Extracting Neanderthal DNA
To make a genetic comparison between humans and their relatives, scientists needed DNA, which was hard to extract. Over time, DNA degrades chemically and physically, until only traces remain after thousands of years. Even those are massively contaminated with DNA from bacteria, and from humans who handle them.
There are two types of DNA: nuclear DNA, which occurs inside the nucleus of the cell, and mitochondrial DNA, contained in cellular structures called mitochondria. For a scientist, targeting each kind comes with its own advantages and disadvantages. Nuclear DNA carries more information but is limited in quantity, while mitochondrial DNA exists in thousands of copies.
In the early 1990s, when he was with the University of Munich, Pääbo targeted mitochondrial DNA first, sequencing it from a 40,000-year-old bone. In 1997, he launched a Max Planck Institute in Leipzig, where he took up the challenge of sequencing the nuclear DNA of Neanderthal remains in 2010 using techniques that were then new (including the now familiar PCR).
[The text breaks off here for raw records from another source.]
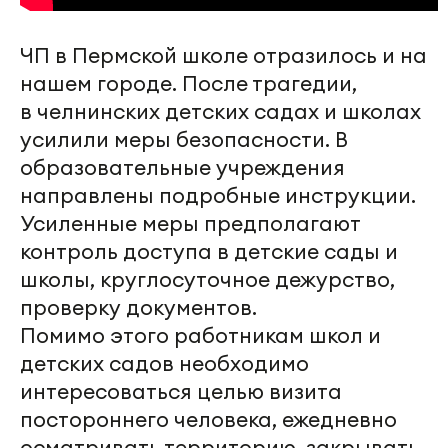
ЧП в Пермской школе отразилось и на
нашем городе. После трагедии,
в
челнинских
детских садах и школах
усилили меры безопасности. В
образовательные учреждения
направлены подробные инструкции.
Усиленные меры предполагают
контроль доступа в детские сады и
школы, круглосуточное дежурство,
проверку документов.
Помимо этого работникам школ и
детских садов необходимо
интересоваться целью визита
постороннего человека, ежедневно
осматривать территорию, закрывать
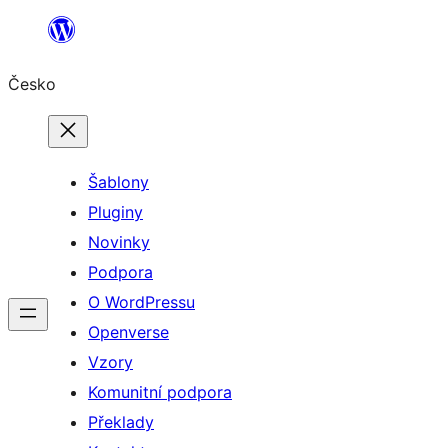
Přeskočit
na
Česko
obsah
Šablony
Pluginy
Novinky
Podpora
O WordPressu
Openverse
Vzory
Komunitní podpora
Překlady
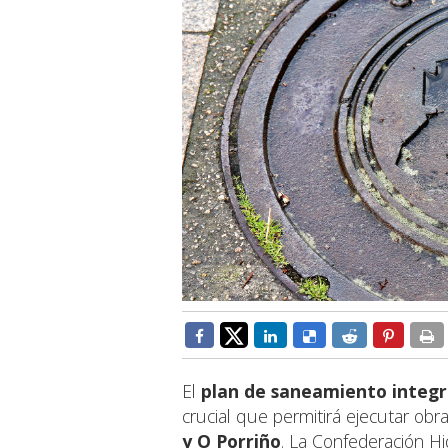
El
plan de saneamiento integr
crucial que permitirá ejecutar obr
y O Porriño
. La Confederación Hi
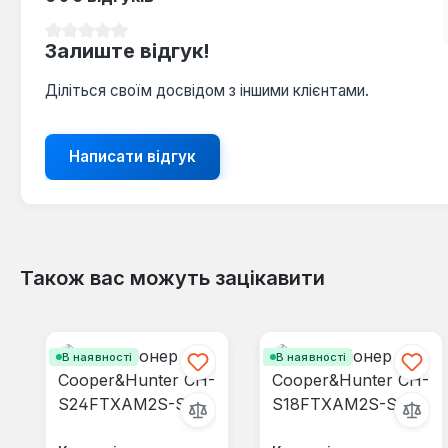
Середня оцінка 0 з 5 зірок
Залиште відгук!
Діліться своїм досвідом з іншими клієнтами.
Написати відгук
Також вас можуть зацікавити
Пропустити галерею продуктів
В наявності
В наявності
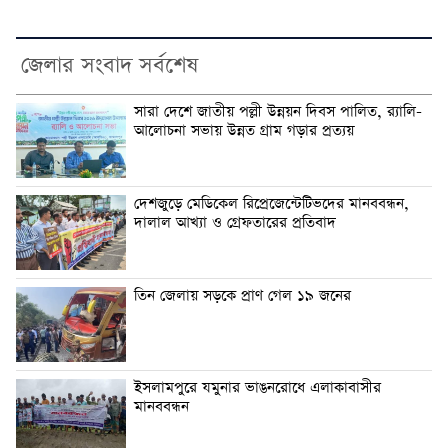
জেলার সংবাদ সর্বশেষ
সারা দেশে জাতীয় পল্লী উন্নয়ন দিবস পালিত, র‍্যালি-
আলোচনা সভায় উন্নত গ্রাম গড়ার প্রত্যয়
দেশজুড়ে মেডিকেল রিপ্রেজেন্টেটিভদের মানববন্ধন,
দালাল আখ্যা ও গ্রেফতারের প্রতিবাদ
তিন জেলায় সড়কে প্রাণ গেল ১৯ জনের
ইসলামপুরে যমুনার ভাঙনরোধে এলাকাবাসীর
মানববন্ধন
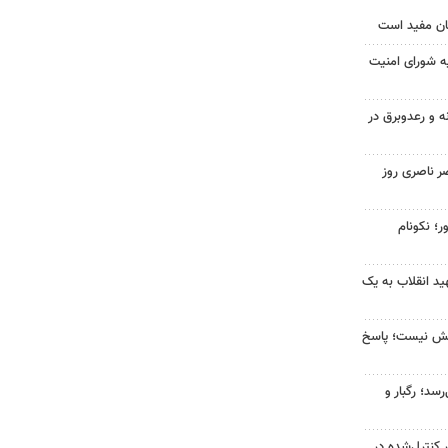
ان مفید است
ه شورای امنیت
ه و رعدوبرق در
ر ناصری روز
ر؛ نکونام
د انقلاب به یک
بخش نیست؛ پاسخ
سد؛ رگبار و
ر کنترل‌شده در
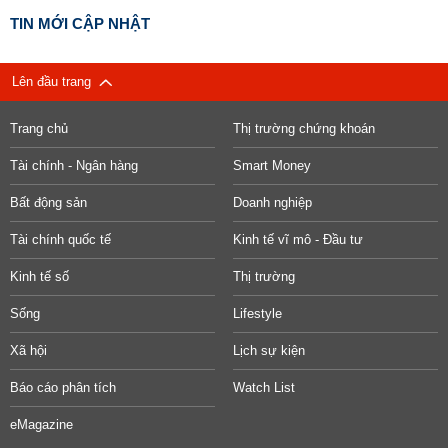
TIN MỚI CẬP NHẬT
Lên đầu trang
Trang chủ
Thị trường chứng khoán
Tài chính - Ngân hàng
Smart Money
Bất động sản
Doanh nghiệp
Tài chính quốc tế
Kinh tế vĩ mô - Đầu tư
Kinh tế số
Thị trường
Sống
Lifestyle
Xã hội
Lịch sự kiện
Báo cáo phân tích
Watch List
eMagazine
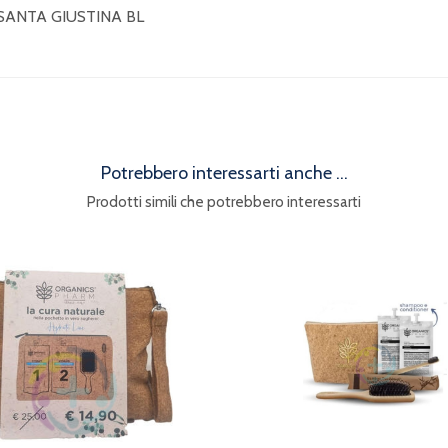
 SANTA GIUSTINA BL
Potrebbero interessarti anche ...
Prodotti simili che potrebbero interessarti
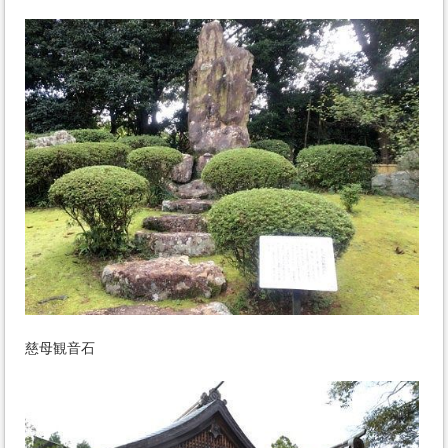
慈母観音石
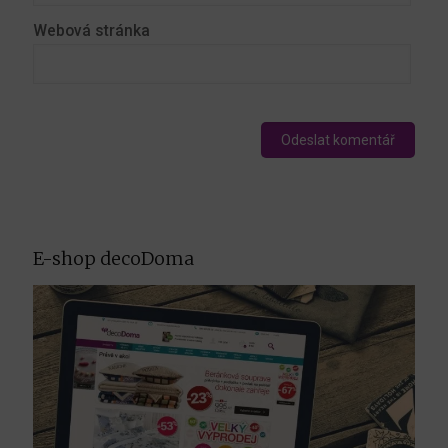
Webová stránka
E-shop decoDoma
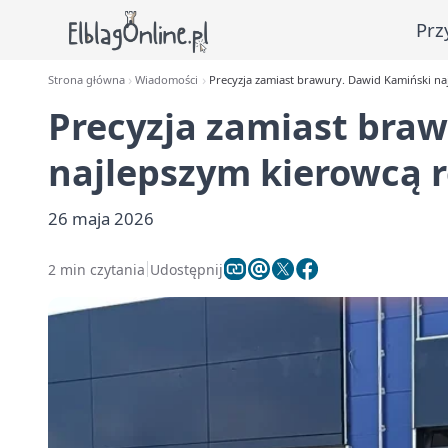
Prz
Strona główna
Wiadomości
Precyzja zamiast brawury. Dawid Kamiński na
Precyzja zamiast bra
najlepszym kierowcą r
26 maja 2026
2 min czytania
Udostępnij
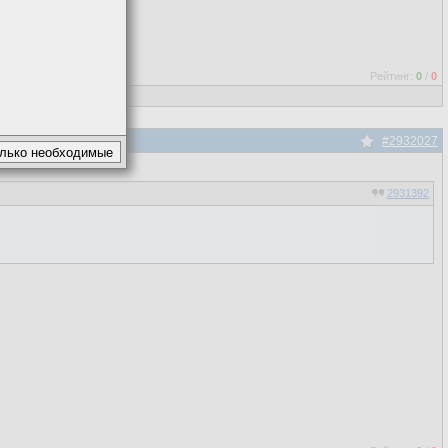
Рейтинг:
0
/
0
#2932027
2931392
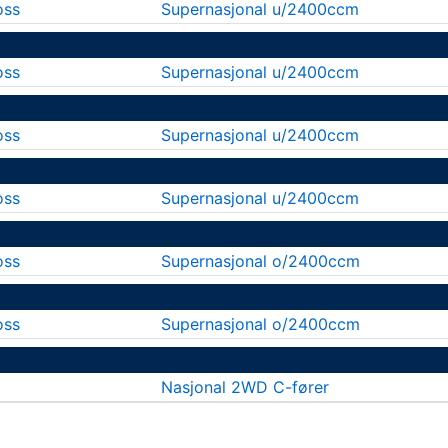
oss
Supernasjonal u/2400ccm
oss
Supernasjonal u/2400ccm
oss
Supernasjonal u/2400ccm
oss
Supernasjonal u/2400ccm
oss
Supernasjonal o/2400ccm
oss
Supernasjonal o/2400ccm
Nasjonal 2WD C-fører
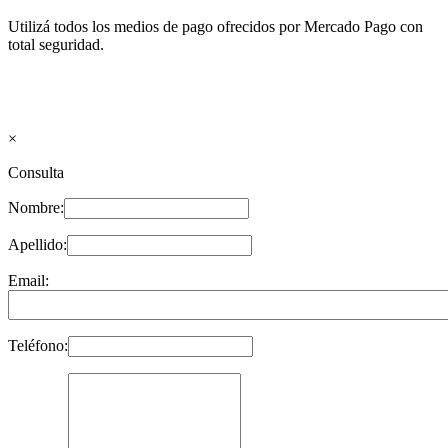
Utilizá todos los medios de pago ofrecidos por Mercado Pago con
total seguridad.
×
Consulta
Nombre:
Apellido:
Email:
Teléfono:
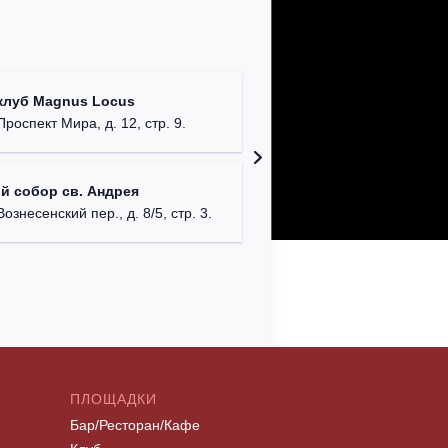
Храм Хр
клуб Magnus Locus
Соборо
Проспект Мира, д. 12, стр. 9.
г. Моск
Римско-
й собор св. Андрея
г. Москв
Вознесенский пер., д. 8/5, стр. 3.
ПЛОЩАДКИ
Бар/Ресторан/Кафе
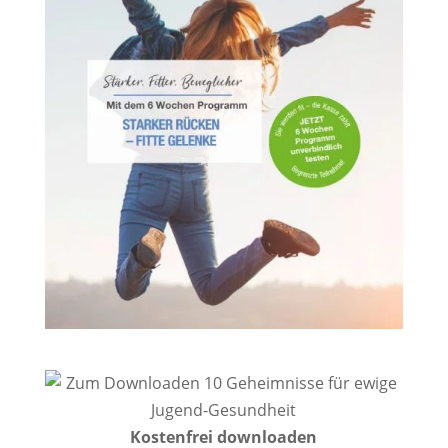
Kostenfrei downloaden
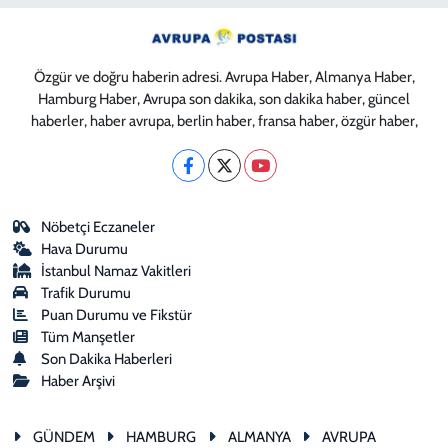
Özgür ve doğru haberin adresi. Avrupa Haber, Almanya Haber,
Hamburg Haber, Avrupa son dakika, son dakika haber, güncel
haberler, haber avrupa, berlin haber, fransa haber, özgür haber,
Nöbetçi Eczaneler
Hava Durumu
İstanbul Namaz Vakitleri
Trafik Durumu
Puan Durumu ve Fikstür
Tüm Manşetler
Son Dakika Haberleri
Haber Arşivi
GÜNDEM
HAMBURG
ALMANYA
AVRUPA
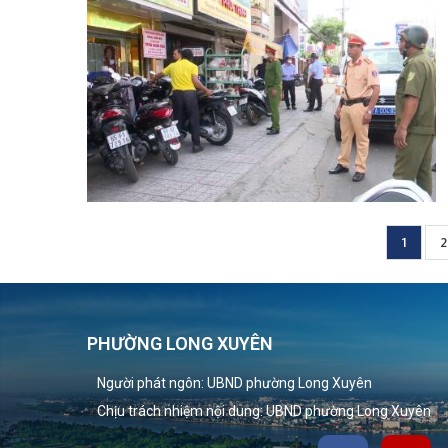
Curren
1
P
2
Pagination
page
PHƯỜNG LONG XUYÊN
Người phát ngôn: UBND phường Long Xuyên
Chịu trách nhiệm nội dung: UBND phường Long Xuyên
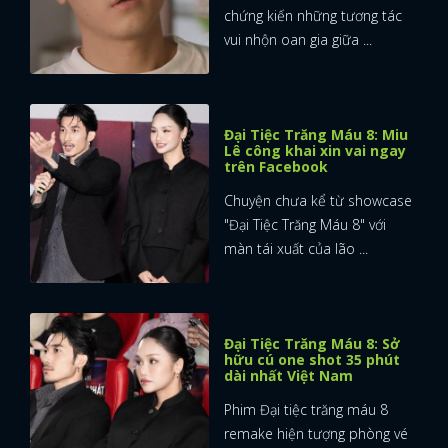
chứng kiến những tương tác
vui nhộn oan gia giữa ...
Đại Tiệc Trăng Máu 8: Miu
Lê công khai xin vai ngay
trên Facebook
Chuyện chưa kể từ showcase
"Đại Tiệc Trăng Máu 8" với
màn tái xuất của lão ...
Đại Tiệc Trăng Máu 8: Sở
hữu cú one shot 35 phút
dài nhất Việt Nam
Phim Đại tiệc trăng máu 8
remake hiện tượng phòng vé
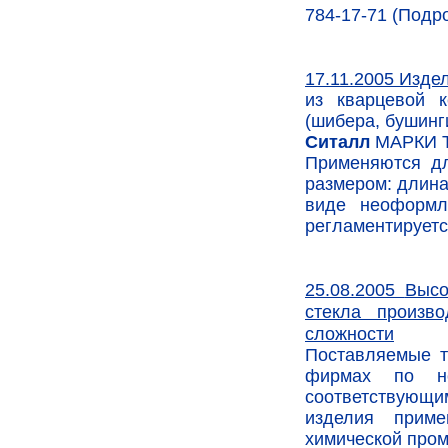
784-17-71 (Подро
Изде
17.11.2005
из кварцевой к
(шибера, бушинг
Ситалл
МАРКИ ТЦ
Применяются дл
размером: длина
виде неоформл
регламентируетс
Высо
25.08.2005
стекла произв
сложности
Поставляемые т
фирмах по но
соответствующи
изделия приме
химической про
Comparing this with the DNA of modern humans from different parts of the world, Pääbo found that the Neanderthal DNA sequences were more similar to sequences from modern humans originating from Europe or Asia than to modern humans whose roots were in Africa. What that meant was that Neanderthals and Homo sapiens had interbred in Eurasia, where they had coexisted after the migration. Today, humans with European or Asian ancestry share 1% to 6% of their genome with the Neanderthals.
Identifying the Denosivan
In 2008 came the discovery from Denisova: a 40,000-year-old fragment from a finger bone. The DNA was well-preserved. Pääbo and his team sequenced the DNA and found it did not match any known sequences from Neanderthals and modern humans. So here were the Denisovans, who has lived in eastern Eurasia while the Neanderthals had populated the west. And the ancestors of modern humans, having migrated out of Africa, had encountered and interbred with both.
Since then, traces of Denisovan DNA have been identified in some populations in the Philippines and elsewhere. These traces, at 1-2%, are lower than that of Neanderthal DNA in humans of Asian or European descent.